A la fin des années 70, à l'occasion de l'un de mes voyages dans la région, je me rendis au château Grimaldi pour voir le Festival International de peinture qui se tenait dans ce superbe bâtiment. Là, je découvris la donation que Suzy Solidor avait faite au musée en 73. Il n'y avait qu'une petite partie de la collection que j'avais vue dans le caveau ; une quarantaine d'œuvres seulement dont certaines portaient des signatures illustres : Labisse, Dufy, Picabia, Kisling, Marie Laurencin, O. Friez, Foujita, Van Dongen, Van Caulaert, Yves Brayer, Cocteau, Tamara de Lempicka, etc.

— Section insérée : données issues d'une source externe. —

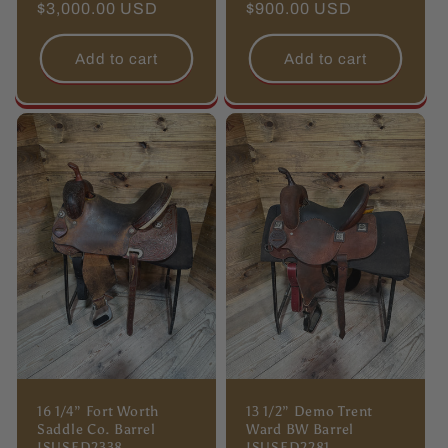
Regular
$3,000.00 USD
Regular
$900.00 USD
price
price
Add to cart
Add to cart
16 1/4” Fort Worth
13 1/2” Demo Trent
Saddle Co. Barrel
Ward BW Barrel
ISUSED2338
ISUSED2281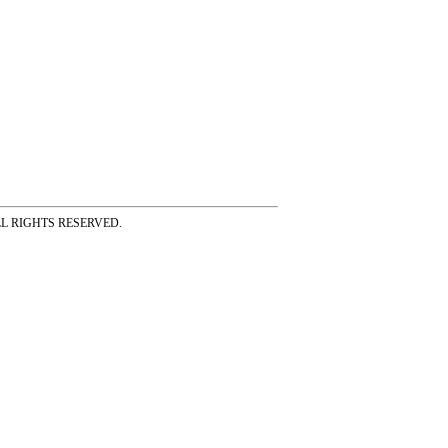
ss ALL RIGHTS RESERVED.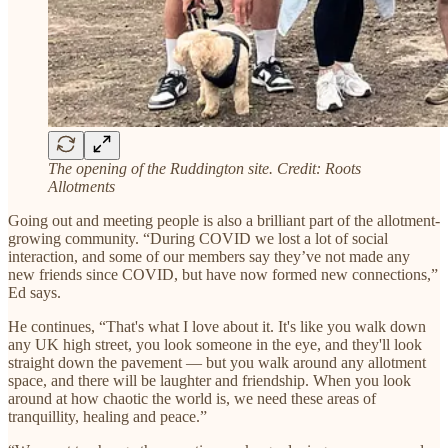
The opening of the Ruddington site. Credit: Roots
Allotments
Going out and meeting people is also a brilliant part of the allotment-
growing community. “During COVID we lost a lot of social
interaction, and some of our members say they’ve not made any
new friends since COVID, but have now formed new connections,”
Ed says.
He continues, “That's what I love about it. It's like you walk down
any UK high street, you look someone in the eye, and they'll look
straight down the pavement — but you walk around any allotment
space, and there will be laughter and friendship. When you look
around at how chaotic the world is, we need these areas of
tranquillity, healing and peace.”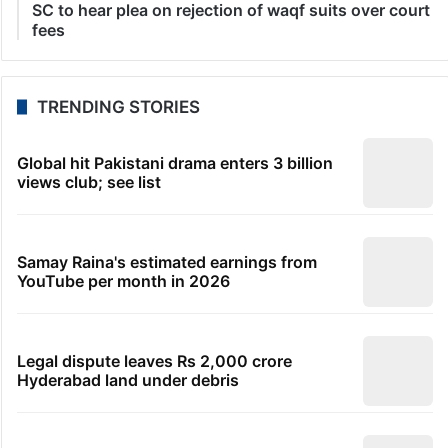
SC to hear plea on rejection of waqf suits over court
fees
TRENDING STORIES
Global hit Pakistani drama enters 3 billion
views club; see list
Samay Raina's estimated earnings from
YouTube per month in 2026
Legal dispute leaves Rs 2,000 crore
Hyderabad land under debris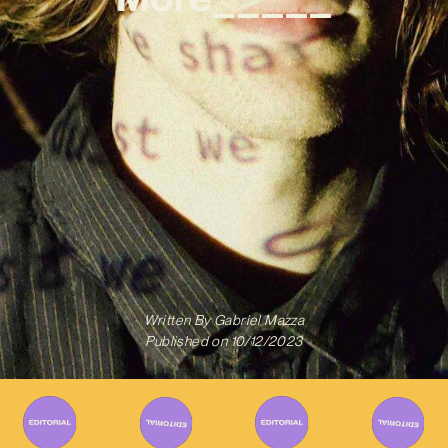
Written By
Gabriel Mazza
Published on
10/12/2023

Mais le portrait peint par R.T. ne s'y trouvait pas.
Après le décès de Suzy Solidor survenu en 1983, je m'interrogeai sur le devenir du tableau dont nous avions maintenant perdu toutes traces.

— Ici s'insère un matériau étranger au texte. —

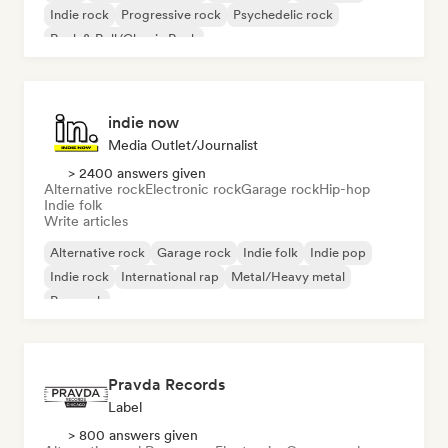
Indie rock
Progressive rock
Psychedelic rock
Rock & Roll/Classic Rock
indie now
Media Outlet/Journalist
> 2400 answers given
Alternative rock
Electronic rock
Garage rock
Hip-hop
Indie folk
Write articles
Alternative rock
Garage rock
Indie folk
Indie pop
Indie rock
International rap
Metal/Heavy metal
Pop rock
Pravda Records
Label
> 800 answers given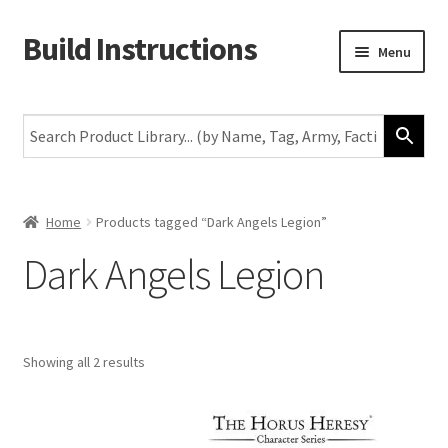
Build Instructions
Skip
Skip
Menu
to
to
navigation
content
New
Warhammer 40,000
Age of Sigmar
Home
Products tagged “Dark Angels Legion”
Dark Angels Legion
The Horus Heresy
The Old World
Showing all 2 results
Middle-Earth
More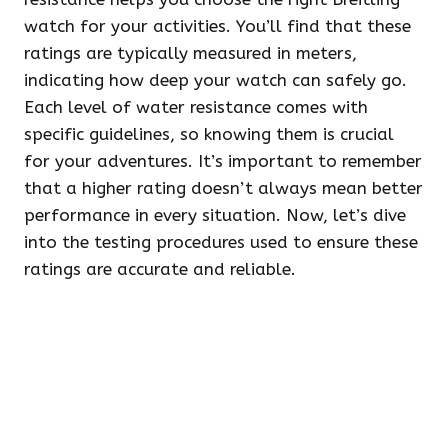
watch for your activities. You’ll find that these
ratings are typically measured in meters,
indicating how deep your watch can safely go.
Each level of water resistance comes with
specific guidelines, so knowing them is crucial
for your adventures. It’s important to remember
that a higher rating doesn’t always mean better
performance in every situation. Now, let’s dive
into the testing procedures used to ensure these
ratings are accurate and reliable.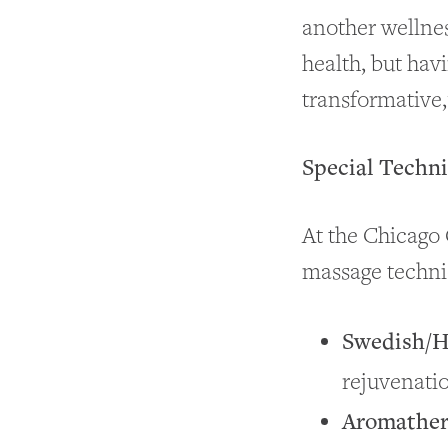
another wellnes
health, but hav
transformative,
Special Techn
At the Chicago 
massage techni
Swedish/H
rejuvenati
Aromather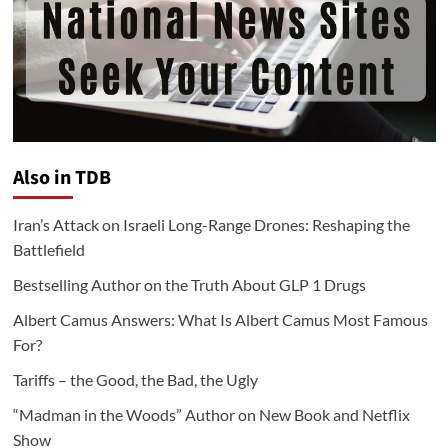
Also in TDB
Iran’s Attack on Israeli Long-Range Drones: Reshaping the
Battlefield
Bestselling Author on the Truth About GLP 1 Drugs
Albert Camus Answers: What Is Albert Camus Most Famous
For?
Tariffs – the Good, the Bad, the Ugly
“Madman in the Woods” Author on New Book and Netflix
Show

Suzy par Tamara de Lempicka (1933
 )

Une exposition à Cannes

C'est en 1962, que Roger Toulouse fut contacté par M. Maëstroni, directeur de la grande galerie Cézanne de Cannes, afin d'organiser une exposition personnelle. Lily Bazalgette, auteur de la première étude (parue la même année) sur l'œuvre du peintre, était à l'origine de ce projet.
Vers la mi-juillet, Roger part seul en voiture (une Simca Sport qui suscitait l’admiration de ses élèves de l’Ecole Normale) pendant une semaine pour préparer l'exposition. Il devait loger à Nice mais il s'arrête à Aix-en-Provence chez des amis de longue date, parents de Monique Deschaussées, pianiste dont il fera le portrait en 1962.
A Cannes, il est très vite en contact avec des célébrités de la Côte d'Azur. Malgré ses réticences naturelles pour ce genre de manifestation, il se laisse entraîner dans un tourbillon de mondanités, convaincu que cet effort est nécessaire au bon déroulement du projet d’exposition.

  • Lettre du jeudi 19 juillet 62 à Marguerite Toulouse :

“Je viens de prendre une heure de repos. Je pars avec Lecoc et Mme Bondon à Monaco. Il y aura Rainier et Grace. Dans une heure je pars . . .
Après ce cocktail à Monaco, rendez-vous avec le propriétaire de la galerie. Tu vois un peu la vie, sous un soleil affreux et il faut être avec cravate et costume.
Je pense au quai Saint-Laurent, à la rue de l’abreuvoir, au calme pour mon travail . . .
Je vais risquer le tout, il le faut, je le sens très bien, si tu savais comme une main me guide pour tout ”.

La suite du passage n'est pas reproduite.